Nachgedacht habe man jedoch, ob man gegen die vom Sportgericht ausgesprochene Strafe für Croatia-Abwehrspieler Josip Ivandic vorgeht. „Acht Spiele Sperre hat er nach seiner Roten Karte bekommen, weil der Schiedsrichter in seinem Bericht behauptet, er hätte ihm einen Faustschlag verpasst“, erzählt Lehecka, fügt aber an: „Eigentlich habe ich keine Kraft mehr, einen Einspruch zu formulieren. Man sitzt sowieso am kürzeren Hebel.“

Froh über sportlichen Fokus

Etwas verwunderlich mutet das Ganze schon an, denn von einem Faustschlag gegen den Unparteiischen war bislang noch nicht die Rede, auch nicht vom Gegner 08 Bissingen. Zudem wirkt dieses Strafmaß für einen tätlichen Angriff auf den Referee doch erstaunlich mild. „In seinem Bericht hatte der Schiedsrichter zunächst auch geschrieben, dass ein anderer unserer Spieler ihm nach dem Abpfiff vor die Füße gespuckt hätte. Mehrere Zeugen haben das aber entkräftet. Daraufhin hat der Schiedsrichter seinen Bericht korrigiert. Genau das ist für mich in dem Zusammenhang ziemlich aussagekräftig“, sagt Lehecka dazu nur und wirkt sehr froh, dass mit dem Heimspiel gegen den AKV Ludwigsburg nun wieder das Sportliche in den Vordergrund rückt. Ihm zufolge kann man wohl spielen. „Letzten Sonntagvormittag hatten wir plötzlich sieben Coronafälle in der Mannschaft, weshalb die Partie gegen Münchingen ausfiel. Inzwischen sind aber sechs der sieben Betroffenen symptomfrei und es kamen auch keine neuen Fälle dazu“, berichtet Lehecka.

Löchgau II die Mannschaft der Stunde

Zur heimlichen Mannschaft der Stunde hat sich derweil der FV Löchgau II entwickelt, der im neuen Jahr 13 von 15 möglichen Punkten einfuhr und sich vom Tabellenkeller ins gesicherte Mittelfeld vorgearbeitet hat. 3:1 hieß es nun gegen den TASV Hessigheim, wobei die FVL-Zweite schon nach einer guten halben Stunde klar mit 3:0 führte. Tim Morlok per Elfmeter, Kubilay Baki und Hannes Rieger hatten getroffen. Mirko Merkler verkürzte zwar später, doch Löchgaus Sieg geriet nicht mehr in Gefahr. „Bei uns kamen im letzten Sommer wieder viele junge Spieler dazu. Das musste sich erst finden. Daher entschieden wir uns im Winter, gar nichts zu ändern, sondern einfach weiterzuarbeiten“, erklärt Trainer Marco Grausam.

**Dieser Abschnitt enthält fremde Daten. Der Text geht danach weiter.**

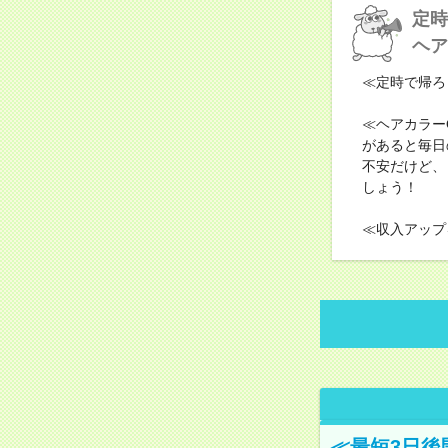
定時
ヘア
≪定時で帰ろ
≪ヘアカラー
があると毎日
不安だけど、
しょう！
≪収入アップ
≪最短3日後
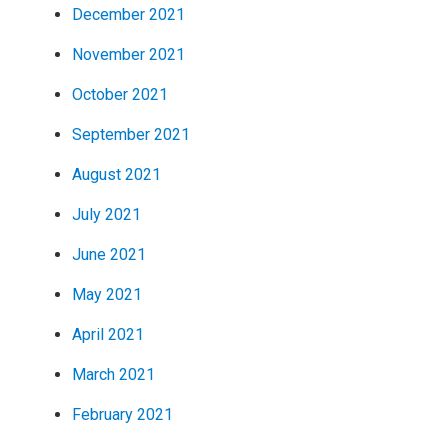
December 2021
November 2021
October 2021
September 2021
August 2021
July 2021
June 2021
May 2021
April 2021
March 2021
February 2021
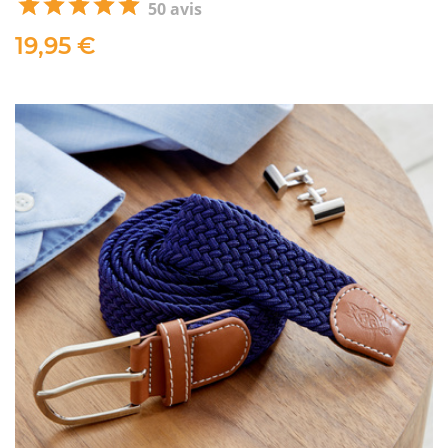
50 avis
19,95 €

Zudem sieht er auch die Personallage im FVL-Landesligateam als Faktor: „In der Vorrunde gab es oben viele Verletzte. Da mussten wir immer wieder Spieler abgeben. Jetzt läuft es umgekehrt.“ Bestes Beispiel war die Partie am Mittwoch: „Da hatten wir Marijo Andric und Baki dabei. Der eine holte den Elfmeter zum 1:0 heraus, der andere schießt das 2:0. Das sind eben Spieler, die den Unterschied machen können“, urteilt Grausam. Am Sonntag kann man gegen den SV Gebersheim die positive Serie fortsetzen.

Zudem spielen: Drita Kosova Kornwestheim – TV Aldingen (heute 19.30 Uhr), TSV Benningen – MTV Ludwigsburg, Phönix Lomersheim – TSV Schwieberdingen, SKV Rutesheim II – TASV Hessigheim und FSV 08 Bissingen II – TSV Münchingen.